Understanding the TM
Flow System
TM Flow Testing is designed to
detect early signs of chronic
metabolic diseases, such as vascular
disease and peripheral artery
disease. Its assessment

──────────────────────────────

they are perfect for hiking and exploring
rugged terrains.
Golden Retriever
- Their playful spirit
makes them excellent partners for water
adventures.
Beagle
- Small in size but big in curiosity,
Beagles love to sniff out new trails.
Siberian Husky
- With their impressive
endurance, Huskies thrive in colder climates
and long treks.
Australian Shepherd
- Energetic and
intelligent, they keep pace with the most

──────────────────────────────

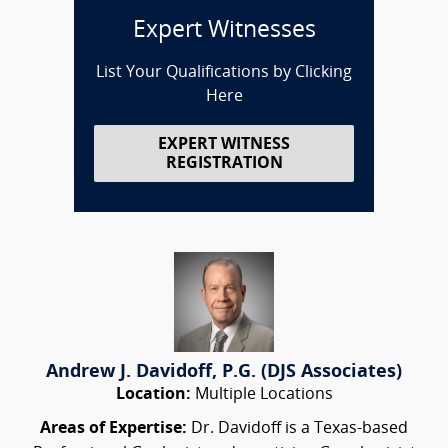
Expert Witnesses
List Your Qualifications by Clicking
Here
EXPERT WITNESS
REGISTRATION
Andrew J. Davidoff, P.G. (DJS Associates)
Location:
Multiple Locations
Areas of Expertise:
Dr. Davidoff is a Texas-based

──────────────────────────────

Work item — From the entries above, return exactly the line containing "Expert Witnesses", the line containing "Dr. Davidoff is a Texas-based", and all lines between, and nothing else.

Result of the task —
Expert Witnesses
List Your Qualifications by Clicking
Here
EXPERT WITNESS
REGISTRATION
Andrew J. Davidoff, P.G. (DJS Associates)
Location:
Multiple Locations
Areas of Expertise:
Dr. Davidoff is a Texas-based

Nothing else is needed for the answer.